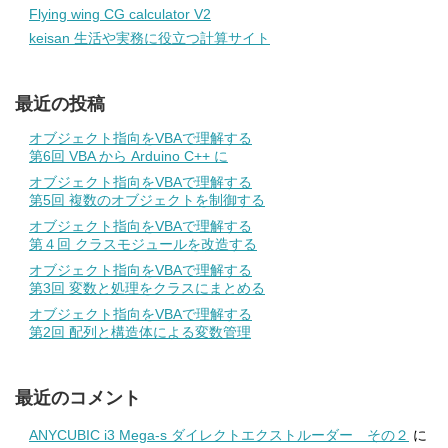
Flying wing CG calculator V2
keisan 生活や実務に役立つ計算サイト
最近の投稿
オブジェクト指向をVBAで理解する
第6回 VBA から Arduino C++ に
オブジェクト指向をVBAで理解する
第5回 複数のオブジェクトを制御する
オブジェクト指向をVBAで理解する
第４回 クラスモジュールを改造する
オブジェクト指向をVBAで理解する
第3回 変数と処理をクラスにまとめる
オブジェクト指向をVBAで理解する
第2回 配列と構造体による変数管理
最近のコメント
ANYCUBIC i3 Mega-s ダイレクトエクストルーダー その２
に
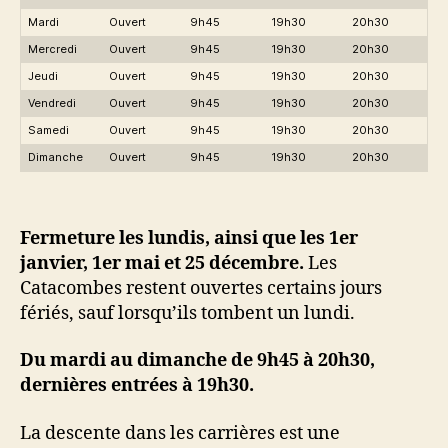
Mardi
Ouvert
9h45
19h30
20h30
Mercredi
Ouvert
9h45
19h30
20h30
Jeudi
Ouvert
9h45
19h30
20h30
Vendredi
Ouvert
9h45
19h30
20h30
Samedi
Ouvert
9h45
19h30
20h30
Dimanche
Ouvert
9h45
19h30
20h30
Fermeture les lundis, ainsi que les 1er
janvier, 1er mai et 25 décembre.
Les
Catacombes restent ouvertes certains jours
fériés, sauf lorsqu’ils tombent un lundi.
Du mardi au dimanche de 9h45 à 20h30,
dernières entrées à 19h30.
La descente dans les carrières est une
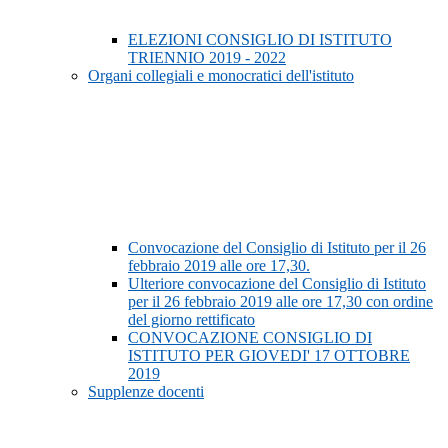
ELEZIONI CONSIGLIO DI ISTITUTO
TRIENNIO 2019 - 2022
Organi collegiali e monocratici dell'istituto
Convocazione del Consiglio di Istituto per il 26
febbraio 2019 alle ore 17,30.
Ulteriore convocazione del Consiglio di Istituto
per il 26 febbraio 2019 alle ore 17,30 con ordine
del giorno rettificato
CONVOCAZIONE CONSIGLIO DI
ISTITUTO PER GIOVEDI' 17 OTTOBRE
2019
Supplenze docenti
-------
Reproduce every record word for word. The copy must contain no pictures.

[Response for this exercise]
Flying wing CG calculator V2
keisan 生活や実務に役立つ計算サイト
最近の投稿
オブジェクト指向をVBAで理解する
第6回 VBA から Arduino C++ に
オブジェクト指向をVBAで理解する
第5回 複数のオブジェクトを制御する
オブジェクト指向をVBAで理解する
第４回 クラスモジュールを改造する
オブジェクト指向をVBAで理解する
第3回 変数と処理をクラスにまとめる
オブジェクト指向をVBAで理解する
第2回 配列と構造体による変数管理
最近のコメント
ANYCUBIC i3 Mega-s ダイレクトエクストルーダー その２
に
Mardi
Ouvert
9h45
19h30
20h30
Mercredi
Ouvert
9h45
19h30
20h30
Jeudi
Ouvert
9h45
19h30
20h30
Vendredi
Ouvert
9h45
19h30
20h30
Samedi
Ouvert
9h45
19h30
20h30
Dimanche
Ouvert
9h45
19h30
20h30
Fermeture les lundis, ainsi que les 1er
janvier, 1er mai et 25 décembre.
Les
Catacombes restent ouvertes certains jours
fériés, sauf lorsqu’ils tombent un lundi.
Du mardi au dimanche de 9h45 à 20h30,
dernières entrées à 19h30.
La descente dans les carrières est une
ELEZIONI CONSIGLIO DI ISTITUTO
TRIENNIO 2019 - 2022
Organi collegiali e monocratici dell'istituto
Convocazione del Consiglio di Istituto per il 26
febbraio 2019 alle ore 17,30.
Ulteriore convocazione del Consiglio di Istituto
per il 26 febbraio 2019 alle ore 17,30 con ordine
del giorno rettificato
CONVOCAZIONE CONSIGLIO DI
ISTITUTO PER GIOVEDI' 17 OTTOBRE
2019
Supplenze docenti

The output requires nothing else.